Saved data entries

- - -

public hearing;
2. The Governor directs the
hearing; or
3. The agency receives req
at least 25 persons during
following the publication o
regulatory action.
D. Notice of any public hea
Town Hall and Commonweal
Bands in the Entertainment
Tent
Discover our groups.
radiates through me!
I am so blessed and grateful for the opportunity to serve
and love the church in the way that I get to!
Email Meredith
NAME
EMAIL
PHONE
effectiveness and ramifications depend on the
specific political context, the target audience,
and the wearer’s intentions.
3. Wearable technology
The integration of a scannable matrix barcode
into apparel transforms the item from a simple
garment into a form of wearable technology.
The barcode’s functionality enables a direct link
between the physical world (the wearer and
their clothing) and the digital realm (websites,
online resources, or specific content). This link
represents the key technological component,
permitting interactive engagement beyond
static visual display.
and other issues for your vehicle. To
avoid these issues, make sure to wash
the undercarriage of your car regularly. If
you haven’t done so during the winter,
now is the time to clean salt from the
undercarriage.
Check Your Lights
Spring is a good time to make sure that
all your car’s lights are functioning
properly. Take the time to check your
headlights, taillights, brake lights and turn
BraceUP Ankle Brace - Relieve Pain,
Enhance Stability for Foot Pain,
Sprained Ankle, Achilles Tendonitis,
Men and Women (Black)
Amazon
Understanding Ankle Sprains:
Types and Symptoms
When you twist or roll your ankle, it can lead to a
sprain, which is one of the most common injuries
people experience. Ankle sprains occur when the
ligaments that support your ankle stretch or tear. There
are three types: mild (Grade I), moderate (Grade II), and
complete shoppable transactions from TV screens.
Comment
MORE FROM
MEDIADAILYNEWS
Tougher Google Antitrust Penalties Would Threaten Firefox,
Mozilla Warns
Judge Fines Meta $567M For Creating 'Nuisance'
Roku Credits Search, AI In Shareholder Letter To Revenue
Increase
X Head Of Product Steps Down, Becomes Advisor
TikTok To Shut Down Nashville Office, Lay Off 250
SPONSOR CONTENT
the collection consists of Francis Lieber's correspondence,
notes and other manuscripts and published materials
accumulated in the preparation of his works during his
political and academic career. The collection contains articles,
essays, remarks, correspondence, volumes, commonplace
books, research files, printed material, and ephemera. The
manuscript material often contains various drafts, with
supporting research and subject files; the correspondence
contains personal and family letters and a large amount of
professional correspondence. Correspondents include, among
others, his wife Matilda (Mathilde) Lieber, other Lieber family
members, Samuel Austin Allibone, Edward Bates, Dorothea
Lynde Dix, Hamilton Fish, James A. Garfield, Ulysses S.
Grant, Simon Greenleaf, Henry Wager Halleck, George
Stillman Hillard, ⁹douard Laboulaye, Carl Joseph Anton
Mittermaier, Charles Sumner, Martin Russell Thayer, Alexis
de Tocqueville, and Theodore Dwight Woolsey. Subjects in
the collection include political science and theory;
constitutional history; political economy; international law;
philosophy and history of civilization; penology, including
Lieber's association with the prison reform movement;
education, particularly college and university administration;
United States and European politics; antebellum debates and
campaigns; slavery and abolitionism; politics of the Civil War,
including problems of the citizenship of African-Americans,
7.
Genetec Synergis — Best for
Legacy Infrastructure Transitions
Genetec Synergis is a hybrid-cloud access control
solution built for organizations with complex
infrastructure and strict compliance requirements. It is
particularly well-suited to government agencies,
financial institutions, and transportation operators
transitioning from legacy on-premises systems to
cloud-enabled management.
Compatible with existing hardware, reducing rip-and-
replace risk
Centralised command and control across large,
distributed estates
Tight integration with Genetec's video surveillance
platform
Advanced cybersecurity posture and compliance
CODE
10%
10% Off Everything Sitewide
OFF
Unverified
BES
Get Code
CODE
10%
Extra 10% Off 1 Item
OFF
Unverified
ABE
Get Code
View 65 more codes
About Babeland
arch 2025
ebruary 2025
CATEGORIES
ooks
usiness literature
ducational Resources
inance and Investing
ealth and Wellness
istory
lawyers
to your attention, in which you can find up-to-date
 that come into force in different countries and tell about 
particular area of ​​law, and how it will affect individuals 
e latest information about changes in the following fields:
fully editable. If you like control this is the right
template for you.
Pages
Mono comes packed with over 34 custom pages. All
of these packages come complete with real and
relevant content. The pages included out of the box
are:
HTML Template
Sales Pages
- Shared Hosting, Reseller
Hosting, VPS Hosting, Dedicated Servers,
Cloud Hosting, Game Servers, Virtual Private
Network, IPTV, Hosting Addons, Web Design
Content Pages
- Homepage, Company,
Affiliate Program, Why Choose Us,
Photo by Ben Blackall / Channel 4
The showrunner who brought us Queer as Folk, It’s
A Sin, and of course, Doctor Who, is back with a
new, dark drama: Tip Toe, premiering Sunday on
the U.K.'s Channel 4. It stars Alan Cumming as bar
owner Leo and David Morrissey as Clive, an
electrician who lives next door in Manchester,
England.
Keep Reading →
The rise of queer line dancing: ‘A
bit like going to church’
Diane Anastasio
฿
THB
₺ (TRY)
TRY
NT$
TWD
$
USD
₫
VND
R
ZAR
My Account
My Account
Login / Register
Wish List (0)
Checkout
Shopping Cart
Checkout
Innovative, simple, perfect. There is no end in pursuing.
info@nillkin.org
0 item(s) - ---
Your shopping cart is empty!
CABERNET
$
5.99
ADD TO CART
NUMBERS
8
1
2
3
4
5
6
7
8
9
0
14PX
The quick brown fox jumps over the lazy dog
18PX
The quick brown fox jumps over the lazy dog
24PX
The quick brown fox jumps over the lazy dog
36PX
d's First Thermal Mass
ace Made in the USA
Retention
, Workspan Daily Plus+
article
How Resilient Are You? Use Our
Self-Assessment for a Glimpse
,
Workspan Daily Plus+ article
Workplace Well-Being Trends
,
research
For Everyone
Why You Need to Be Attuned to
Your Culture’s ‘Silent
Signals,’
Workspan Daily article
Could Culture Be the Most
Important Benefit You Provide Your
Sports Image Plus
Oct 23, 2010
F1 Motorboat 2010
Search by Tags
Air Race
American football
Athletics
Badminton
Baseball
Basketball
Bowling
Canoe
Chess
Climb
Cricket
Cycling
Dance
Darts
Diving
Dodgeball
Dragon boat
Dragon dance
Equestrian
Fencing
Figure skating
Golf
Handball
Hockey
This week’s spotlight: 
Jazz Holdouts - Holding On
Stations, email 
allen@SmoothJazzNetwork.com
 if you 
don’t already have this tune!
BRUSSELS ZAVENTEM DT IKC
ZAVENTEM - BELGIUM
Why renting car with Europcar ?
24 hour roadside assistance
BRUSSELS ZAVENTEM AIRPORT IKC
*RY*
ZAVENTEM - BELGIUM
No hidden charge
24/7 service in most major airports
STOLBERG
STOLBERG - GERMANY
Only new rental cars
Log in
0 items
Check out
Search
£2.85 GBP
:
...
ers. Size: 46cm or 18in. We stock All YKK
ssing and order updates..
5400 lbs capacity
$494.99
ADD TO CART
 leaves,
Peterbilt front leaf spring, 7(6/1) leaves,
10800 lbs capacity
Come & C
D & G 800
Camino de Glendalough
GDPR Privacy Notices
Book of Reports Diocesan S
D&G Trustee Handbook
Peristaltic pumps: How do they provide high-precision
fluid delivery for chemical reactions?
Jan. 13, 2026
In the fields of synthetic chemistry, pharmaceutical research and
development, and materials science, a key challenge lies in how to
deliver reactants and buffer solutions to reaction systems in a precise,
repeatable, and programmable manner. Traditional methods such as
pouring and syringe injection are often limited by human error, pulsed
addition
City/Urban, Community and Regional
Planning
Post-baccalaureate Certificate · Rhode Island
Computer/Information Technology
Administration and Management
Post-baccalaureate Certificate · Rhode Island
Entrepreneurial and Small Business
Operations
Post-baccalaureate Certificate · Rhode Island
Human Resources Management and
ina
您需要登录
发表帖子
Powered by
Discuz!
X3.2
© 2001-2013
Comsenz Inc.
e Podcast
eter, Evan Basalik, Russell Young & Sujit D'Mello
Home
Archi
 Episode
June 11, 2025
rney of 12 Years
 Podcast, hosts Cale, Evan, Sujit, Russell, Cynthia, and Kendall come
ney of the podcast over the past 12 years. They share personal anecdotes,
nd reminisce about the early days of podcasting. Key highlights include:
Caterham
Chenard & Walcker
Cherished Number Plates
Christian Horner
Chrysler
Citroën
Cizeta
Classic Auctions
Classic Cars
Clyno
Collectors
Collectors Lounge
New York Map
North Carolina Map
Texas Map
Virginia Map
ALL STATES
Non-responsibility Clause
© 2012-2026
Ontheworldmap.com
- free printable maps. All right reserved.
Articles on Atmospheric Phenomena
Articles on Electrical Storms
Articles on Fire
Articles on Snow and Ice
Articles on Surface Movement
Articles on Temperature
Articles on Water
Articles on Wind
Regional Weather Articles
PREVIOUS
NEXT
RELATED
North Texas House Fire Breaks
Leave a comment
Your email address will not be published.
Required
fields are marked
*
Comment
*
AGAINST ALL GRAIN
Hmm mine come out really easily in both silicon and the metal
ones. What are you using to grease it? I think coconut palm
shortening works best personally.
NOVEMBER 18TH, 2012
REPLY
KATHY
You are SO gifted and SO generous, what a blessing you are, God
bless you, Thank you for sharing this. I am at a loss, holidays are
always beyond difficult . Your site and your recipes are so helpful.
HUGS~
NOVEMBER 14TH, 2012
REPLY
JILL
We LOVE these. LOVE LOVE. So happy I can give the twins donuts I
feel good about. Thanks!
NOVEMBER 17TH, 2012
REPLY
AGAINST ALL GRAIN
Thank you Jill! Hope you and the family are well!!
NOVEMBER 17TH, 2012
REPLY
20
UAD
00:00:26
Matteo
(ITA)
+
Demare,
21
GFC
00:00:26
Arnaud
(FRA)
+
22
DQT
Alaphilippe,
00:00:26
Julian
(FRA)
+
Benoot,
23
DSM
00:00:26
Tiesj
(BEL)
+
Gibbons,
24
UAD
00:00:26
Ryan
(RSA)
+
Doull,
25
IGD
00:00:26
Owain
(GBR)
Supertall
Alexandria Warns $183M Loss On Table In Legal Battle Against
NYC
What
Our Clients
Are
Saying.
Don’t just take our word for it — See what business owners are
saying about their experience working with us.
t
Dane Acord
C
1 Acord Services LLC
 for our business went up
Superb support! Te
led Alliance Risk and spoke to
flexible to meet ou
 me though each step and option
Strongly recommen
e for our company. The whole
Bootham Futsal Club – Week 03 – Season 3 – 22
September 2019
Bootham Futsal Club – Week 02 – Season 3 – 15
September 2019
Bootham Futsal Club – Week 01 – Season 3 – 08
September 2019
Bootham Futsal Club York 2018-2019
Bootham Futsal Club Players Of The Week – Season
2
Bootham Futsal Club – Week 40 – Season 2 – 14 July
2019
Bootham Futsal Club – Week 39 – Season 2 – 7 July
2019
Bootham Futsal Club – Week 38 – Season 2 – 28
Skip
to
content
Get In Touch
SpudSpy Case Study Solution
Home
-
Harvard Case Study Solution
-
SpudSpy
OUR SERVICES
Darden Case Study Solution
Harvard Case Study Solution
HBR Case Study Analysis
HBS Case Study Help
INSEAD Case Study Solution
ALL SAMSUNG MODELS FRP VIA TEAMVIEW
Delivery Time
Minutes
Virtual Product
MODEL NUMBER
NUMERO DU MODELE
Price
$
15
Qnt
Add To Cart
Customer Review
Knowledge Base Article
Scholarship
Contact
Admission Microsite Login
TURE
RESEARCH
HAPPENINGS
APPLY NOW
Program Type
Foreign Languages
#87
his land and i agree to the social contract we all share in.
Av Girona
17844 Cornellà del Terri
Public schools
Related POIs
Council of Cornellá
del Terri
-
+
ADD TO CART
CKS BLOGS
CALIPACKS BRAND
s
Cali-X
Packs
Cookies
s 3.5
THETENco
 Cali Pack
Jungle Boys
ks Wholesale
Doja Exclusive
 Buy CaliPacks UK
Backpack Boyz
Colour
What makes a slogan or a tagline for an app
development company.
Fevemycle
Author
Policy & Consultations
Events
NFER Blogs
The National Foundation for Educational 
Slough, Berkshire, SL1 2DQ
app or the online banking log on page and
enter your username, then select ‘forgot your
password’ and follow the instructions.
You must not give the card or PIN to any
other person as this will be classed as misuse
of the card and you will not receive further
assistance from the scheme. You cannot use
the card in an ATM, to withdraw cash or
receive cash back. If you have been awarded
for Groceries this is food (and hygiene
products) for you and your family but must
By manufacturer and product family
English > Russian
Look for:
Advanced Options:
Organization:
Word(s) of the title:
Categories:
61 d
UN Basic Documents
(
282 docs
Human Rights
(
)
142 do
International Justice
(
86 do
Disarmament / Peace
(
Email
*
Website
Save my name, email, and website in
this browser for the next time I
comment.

- - -

Which lines of the records above hold the word "Club"? Copy each one out.

§ EXERCISE OUTPUT:
Bootham Futsal Club – Week 03 – Season 3 – 22
Bootham Futsal Club – Week 02 – Season 3 – 15
Bootham Futsal Club – Week 01 – Season 3 – 08
Bootham Futsal Club York 2018-2019
Bootham Futsal Club Players Of The Week – Season
Bootham Futsal Club – Week 40 – Season 2 – 14 July
Bootham Futsal Club – Week 39 – Season 2 – 7 July
Bootham Futsal Club – Week 38 – Season 2 – 28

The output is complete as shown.